Buna her türlü ameliyat da dahildi.
Ve gelecekte, tıpkı geçmişte olduğu gibi, vücudun iyileşebilmesi için direncini artırmak amacıyla antibiyotik takviyesinin verildiği durumlar daha tehlikeli olacak.
Örneğin kanser tedavisinde, kemoterapi ve radyoterapi.
Ya da organ nakilleri gibi, bağışıklık sisteminin antibiyotiklerle bastırılması gereken durumlarda.
(1921’de ameliyat sonrası enfeksiyonlar önemli riskler taşıyordu)
Antibiyotiklerin keşfinden önce doğum yapmak da, çok daha tehlikeliydi.
1930’lu yıllara dek anne ve bebek ölümleri devam etti. Daha sonra hızla azalmaya başladı.
Gelecek için umut var mı?
Elbette. Zira insan, kararlı ve zeki. İlaç şirketleri yeni antibiyotikler geliştirmeye yöneliyorlar.
Ancak bu, söylendiği kadar kolay bir iş değil. 1980’lerden bu yana yeni bir grup antibiyotik keşfedilebilmiş değil.
Bununla birlikte, bakterilerle savaşmak için başka ilaçlar da olabilir. Bilim insanları böceklerden organik bileşimler oluşturmaya çalışıyor.
Hatta nanoteknoloji ihtimali bile söz konusu olabilir. Yani son derece küçük cihazlar vücuda girerek bakterilerle birer birer mücadeleye girişebilir.
Ve ayrıca çiftçilerle doktorların da, küresel düzeyde yapabilecekleri değişiklikler olabilir.
Avrupa, çiftlik hayvanlarına, büyümelerini artırmak için antibiyotik verilmesini yasakladı. Ama bu uygulama dünyanın başka yerlerinde sürdürülmekte.
Çin’de antibiyotiklere dirençli bakterilerin çıkmasının bir nedeni de bu.
Doktorlar, şeker dağıtır gibi, reçetelere antibiyotik yazmamaları için büyük baskı altındalar.

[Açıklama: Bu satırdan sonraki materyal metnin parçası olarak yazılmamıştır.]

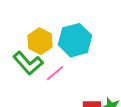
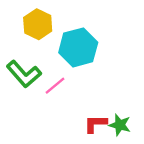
yellow hexagon: (40, 41) -> (38, 24), moved

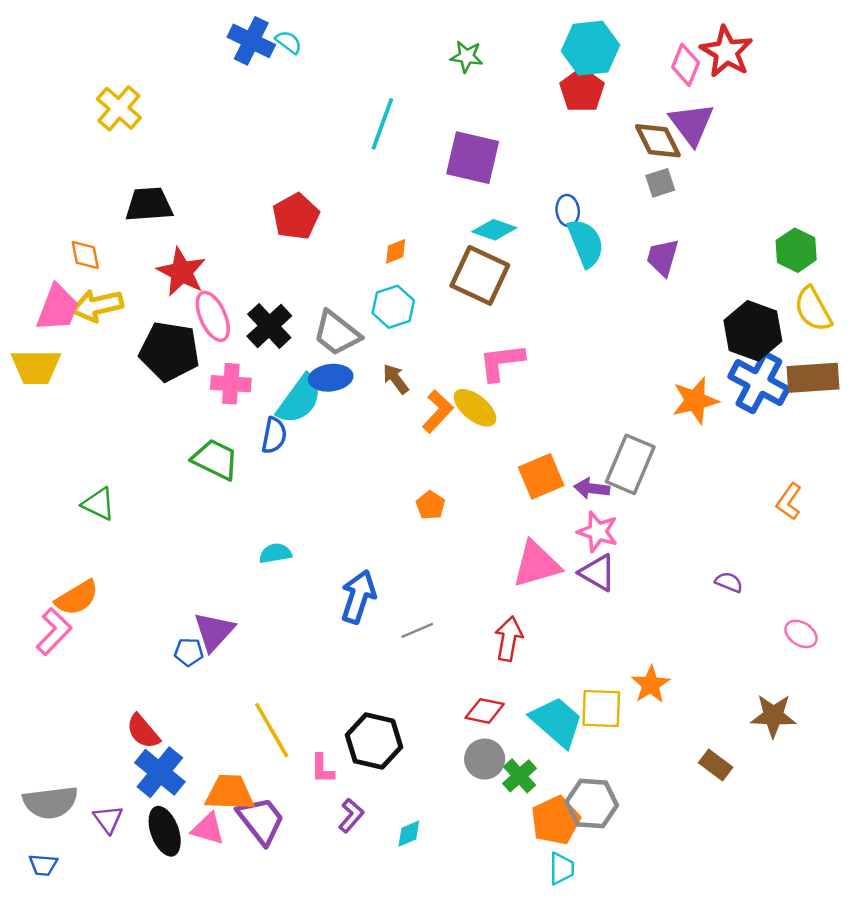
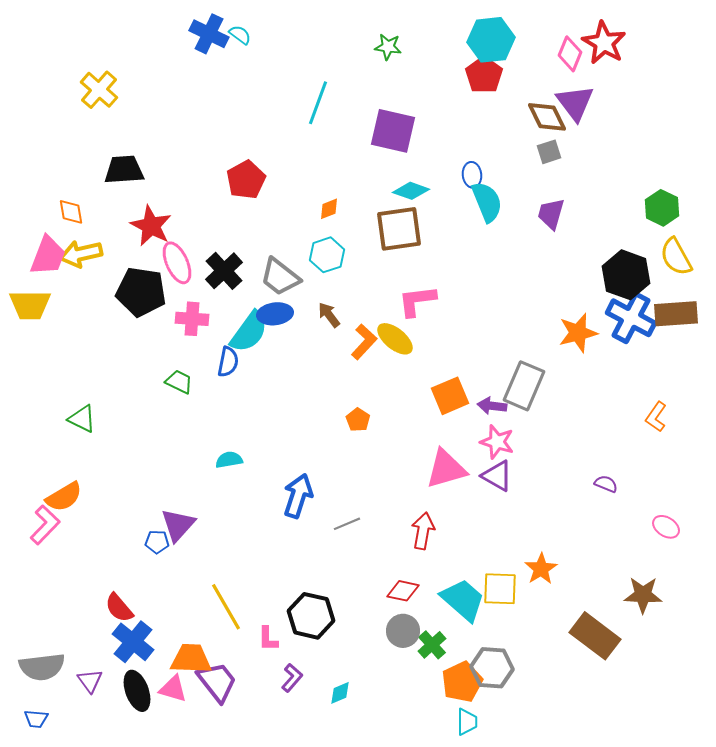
brown square: (480, 275) -> (399, 229), turned -33
green trapezoid: (215, 460) -> (179, 382), size x0.7
brown rectangle: (716, 765) -> (595, 636), size x1.8

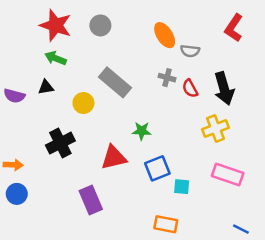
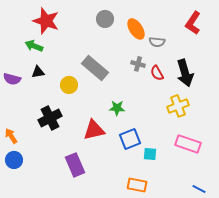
gray circle: (100, 25) -> (105, 19), moved
green arrow: (56, 58) -> (34, 46), moved
orange arrow: (13, 165) -> (11, 136), turned -126

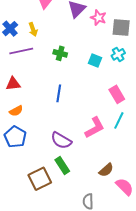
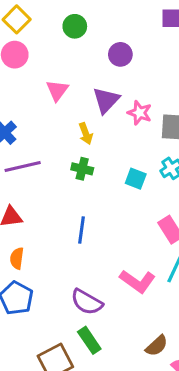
yellow arrow: (33, 29) -> (86, 134), moved
orange semicircle: (16, 111) -> (17, 258), turned 128
pink L-shape: (95, 128) -> (137, 281), turned 65

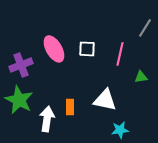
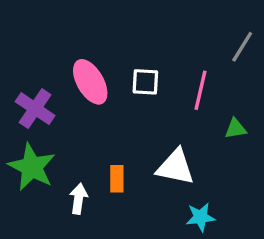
purple cross: (21, 65) -> (35, 109), turned -35
white arrow: (47, 119) -> (79, 199), size x0.7

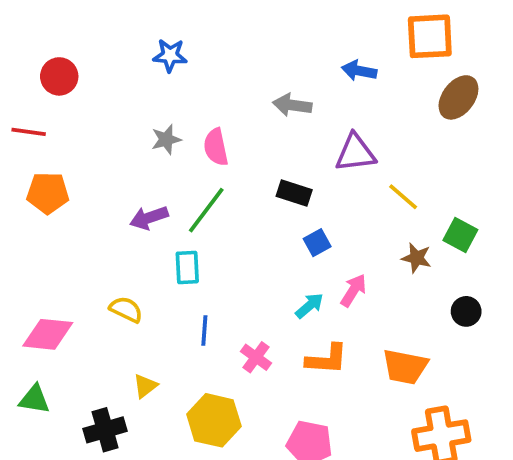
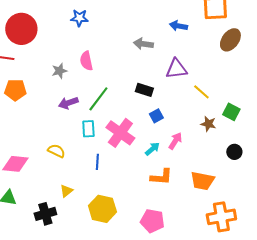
red circle: (59, 76) -> (21, 29), size x1.6
gray star: (166, 139) -> (59, 71), moved
pink semicircle: (216, 147) -> (86, 61), moved
pink cross: (256, 357) -> (120, 133), moved, size x1.8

Önceki yıllarda soğuk algınlığı gibi virüslerle geçen enfeksiyonlarda antibiyotikler bir işe yaramadığı halde, bazı doktorlar hastalara bu ilaçları veriyordu.
Bizler de tutumumuzu değiştirebiliriz. Antibiyotik tedavisine başladığımızda, kendimizi iyi hissetsek de doktorun verdiği tedaviyi tamamlamak gerekiyor.
Bu, bakterinin direnç geliştirmesini engellemekte gerçekten de yararlı.
Gelecekte ilaca dirençli bakterilerin vücudunuza girmesini istemiyorsanız, temel temizlik kurallarına dikkat etmek de şart.
Sık sık el yıkamak gerekli. Özellikle de, yemek hazırlarken.